Have you ever found yourself in the following situation? You need to pass in many instances of the same object type to a method, but you don't know at compile time how many instances there will be. In the past, the only way to handle this situation was to bundle these objects in an array or other collection. However with J2SE 5.0, you now have the added convenience of using variable arity parameters, known less formally as varargs. In this tip, you will learn why it's a good idea to take advantage of varargs as a client of an API. The tip also cautions against introducing varargs to an API that you create, unless it is warranted.

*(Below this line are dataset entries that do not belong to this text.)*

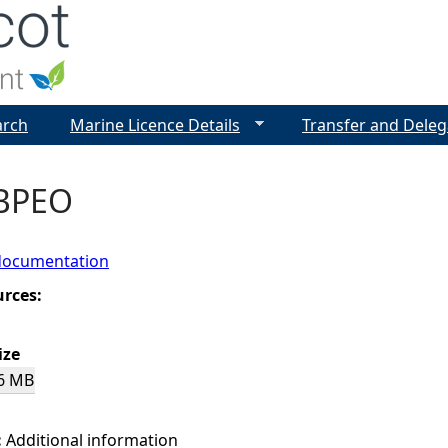
Jump to navigation
arch
Marine Licence Details
Transfer and Deleg
 BPEO
documentation
urces:
ize
6 MB
:
Additional information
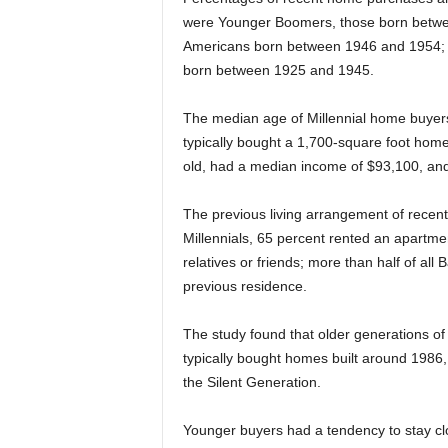
were Younger Boomers, those born betwe
Americans born between 1946 and 1954; a
born between 1925 and 1945.
The median age of Millennial home buyer
typically bought a 1,700-square foot hom
old, had a median income of $93,100, an
The previous living arrangement of recen
Millennials, 65 percent rented an apartmen
relatives or friends; more than half of a
previous residence.
The study found that older generations of
typically bought homes built around 1986,
the Silent Generation.
Younger buyers had a tendency to stay clos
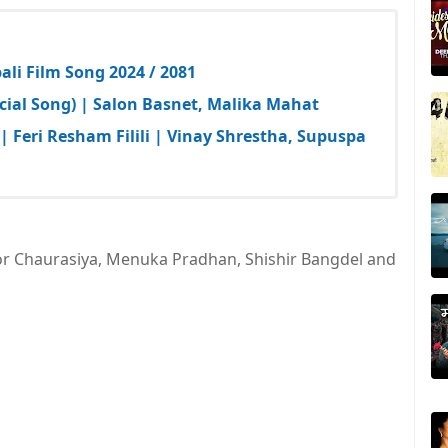
li Film Song 2024 / 2081
cial Song) | Salon Basnet, Malika Mahat
| Feri Resham Filili | Vinay Shrestha, Supuspa
or Chaurasiya, Menuka Pradhan, Shishir Bangdel and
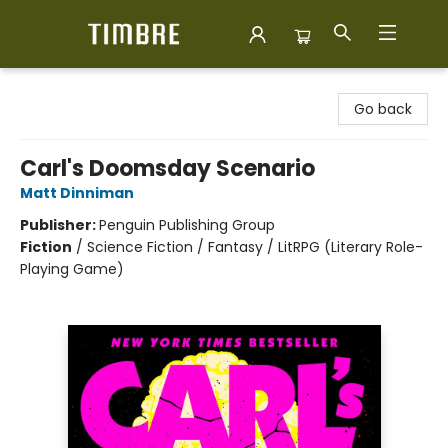
Timbre Books
Go back
Carl's Doomsday Scenario
Matt Dinniman
Publisher:
Penguin Publishing Group
Fiction
/
Science Fiction / Fantasy / LitRPG (Literary Role-
Playing Game)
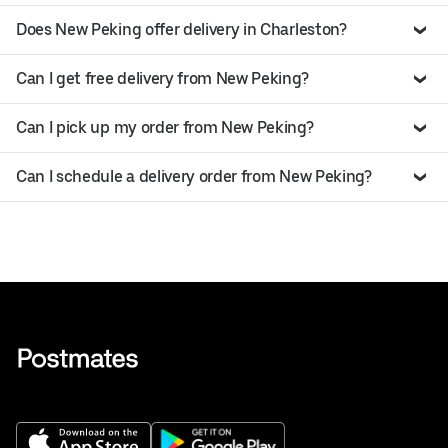
Does New Peking offer delivery in Charleston?
Can I get free delivery from New Peking?
Can I pick up my order from New Peking?
Can I schedule a delivery order from New Peking?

Let's start with an example that illustrates the use of varargs. In the following program, VarGreeter, the method printGreeting() takes an unspecified number of String objects as input. This is indicated by the use of ellipses in the parameter declaration String ... names. In general, a method can have at most one parameter that is a vararg, it must be the last parameter taken by the method, and it is denoted by the object type, a set of ellipses ( ... ), and the name of the variable.

  class VarGreeter {

       public static void printGreeting(String... names) {
          for (String n : names) {
              System.out.println("Hello " + n + ". ");
          }
       }

       public static void main(String[] args) {
          printGreeting("Paul""Sue");
       }
   }

In VarGreeter, the method printGreeting() is invoked with the call printGreeting("Paul","Sue"). If you run VarGreeter, you get the message:

   Hello Paul. 
   Hello Sue. 

Change the line in VarGreeter that calls printGreeting() to have as many String object arguments as you like. Each name that you pass in will be greeted. The printGreeting() method works its way through whatever collection of strings it is passed, and greets each in turn. What is perhaps most striking is that this works if no string is passed. You can see this by changing main() to the following and rerunning VarGreeter.

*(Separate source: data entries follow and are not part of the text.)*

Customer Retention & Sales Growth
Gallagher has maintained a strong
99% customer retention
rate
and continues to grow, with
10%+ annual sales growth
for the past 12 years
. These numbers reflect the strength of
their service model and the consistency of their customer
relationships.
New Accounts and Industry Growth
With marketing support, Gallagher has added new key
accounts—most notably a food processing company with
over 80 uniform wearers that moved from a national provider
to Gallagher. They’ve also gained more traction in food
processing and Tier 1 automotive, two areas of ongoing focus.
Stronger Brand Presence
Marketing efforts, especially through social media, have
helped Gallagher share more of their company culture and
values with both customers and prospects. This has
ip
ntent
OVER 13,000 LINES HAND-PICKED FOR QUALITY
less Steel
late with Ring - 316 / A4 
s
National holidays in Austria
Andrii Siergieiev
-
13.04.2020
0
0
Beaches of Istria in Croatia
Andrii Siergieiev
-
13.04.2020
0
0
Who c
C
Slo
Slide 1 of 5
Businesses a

   public static void main(String[] args) {
    printGreeting();
   }

This time you will have no output because there is no one to greet. This example illustrates an appropriate use of varargs. You have an unspecified number of String objects to process in the same way.

At compile time a vararg is converted to an array. You can see that the printGreeting() method uses an enhanced for loop to iterate through the array. Using a vararg is different than using an array. The next few examples highlight the similarities and differences. First consider VarGreeter2:

   public class VarGreeter2 {
      public static void printGreeting(String... names) {
          for (String n : names) {
              System.out.println("Hello " + n + ". ");
          }
      }

      public static void main(String[] args) {
          printGreeting(args);
      
   }

The key is that you can pass in an array as the parameter. The args variable is an array of type String. Run this version with the command:

   java VarGreeter2 Paul Sue

and you will get the same output as before:

   Hello Paul. 
   Hello Sue

You can experiment with different numbers of command-line arguments. You can even pass in no arguments. Ordinarily, you need a guard clause to make sure that args does not have length zero. When required, you should check for proper input. In this case, there are no such requirements. The printGreeting() method can handle zero or more strings passed as a list of strings or passed as a single array of strings.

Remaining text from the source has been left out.